The small diameter of the electron beam affords SEM images their large depth of field, producing a distinctive three-dimensional appearance that is particularly useful for microstructural and morphological analyses.

Sample Preparation

Specimens must be compatible with the microscope’s vacuum and electron beam conditions. Preparation depends on sample composition, conductivity, and fragility.

• Mounting: Samples are affixed to a specimen stub, usually with conductive adhesive, to ensure good electrical grounding.
• Conductive coating: Non-conductive materials accumulate charge under the electron beam, causing distortions and artefacts. To mitigate this, samples are often coated with thin layers of conductive metals such as gold, gold–palladium, platinum, tungsten, iridium, osmium, chromium, or graphite. Heavy-metal coatings can also enhance secondary electron yield.
• Bulk conductivity enhancement: Biological samples may undergo osmium impregnation using OTO (osmium tetroxide–thiocarbohydrazide–osmium) techniques to increase conductivity.
• Alternative imaging conditions: Environmental SEM (ESEM) allows imaging of non-conductive or hydrated samples by maintaining a higher chamber pressure, which neutralises charge. Low-voltage SEM, often using field emission guns, reduces charging by operating at low accelerating voltages.

Embedding specimens in resin and polishing to a mirror finish is common when backscattered electron imaging or quantitative X-ray microanalysis is required.

Biological Sample Preparation

Biological specimens require more elaborate preparation because SEM chambers operate under high vacuum and living tissues collapse when dried improperly.
Typical preparation steps include:

1. Fixation: Chemical fixatives such as glutaraldehyde, formaldehyde, or combinations thereof stabilise cellular structures. Post-fixation with osmium tetroxide enhances membrane contrast.
2. Dehydration: Gradual solvent exchange, usually with ethanol or acetone, replaces intracellular water.
3. Drying: Critical point drying with liquid carbon dioxide avoids surface tension effects that would otherwise cause collapse during air-drying. Alternatively, cryogenic methods preserve delicate tissues by rapid freezing.
4. Coating: After drying, specimens are coated with conductive metals unless imaged in an ESEM.

Rigid biological materials such as wood, bone, dried insects, feathers, and shells typically require minimal preparation beyond cleaning and mounting.

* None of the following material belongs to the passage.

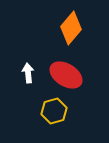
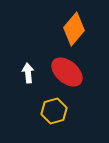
orange diamond: moved 3 px right, 1 px down
red ellipse: moved 1 px right, 3 px up; rotated 8 degrees clockwise
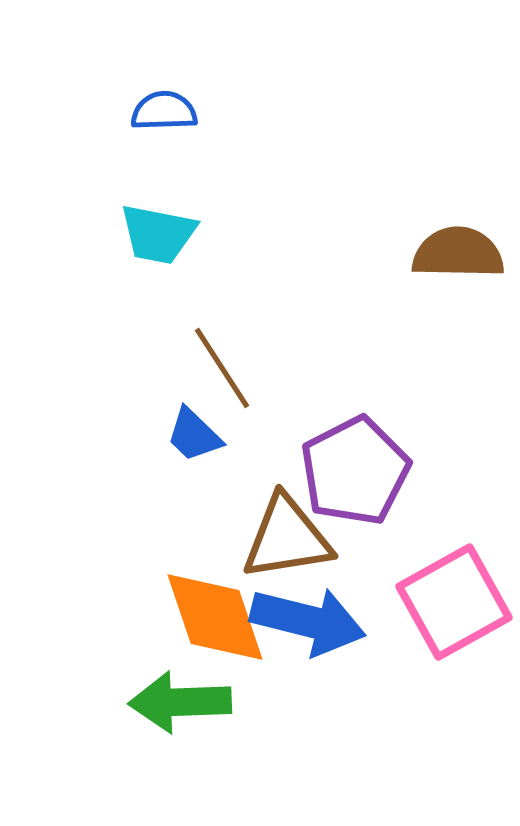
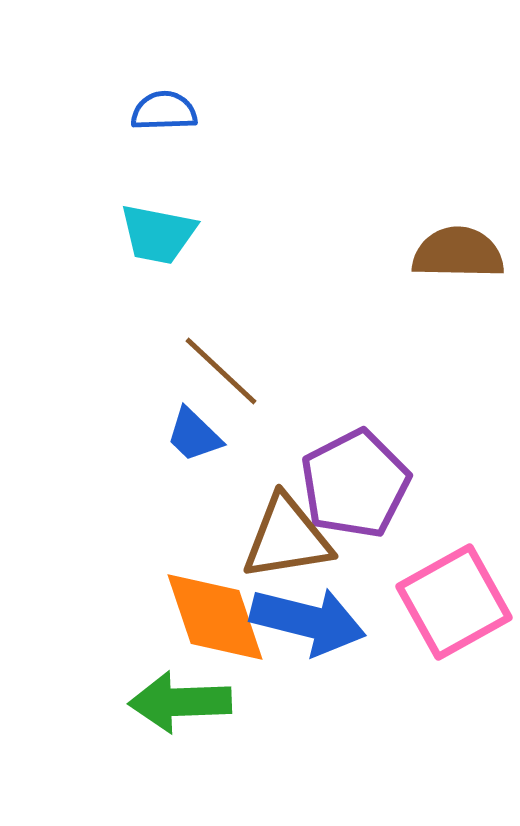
brown line: moved 1 px left, 3 px down; rotated 14 degrees counterclockwise
purple pentagon: moved 13 px down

Imaging Modes and Operational Conditions

SEM operation varies according to specimen requirements and the type of analysis desired:

• High-vacuum SEM: Standard mode producing high-resolution images for stable, conductive samples.
• Low-vacuum and environmental SEM: Suitable for non-conductive, wet, or volatile samples without the need for conductive coating.
• Cryogenic SEM: Enables imaging at very low temperatures to preserve hydrated or temperature-sensitive materials.
• Variable accelerating voltages: Adjustments allow optimisation of penetration depth, signal type, and surface sensitivity.

SEM instruments may also include sample stages capable of tilting, rotating, or heating, enabling complex analyses such as three-dimensional reconstruction, in situ materials testing, and semiconductor wafer inspection.

Applications and Significance

The SEM is one of the most versatile tools in modern microscopy. Its applications include:

• Surface morphology in materials research.
• Failure analysis and defect inspection in semiconductor manufacturing.
• Biological morphology and taxonomy.
• Forensic investigations.
• Geological and mineralogical characterisation.
• Industrial quality control.
• Nanotechnology and thin-film studies.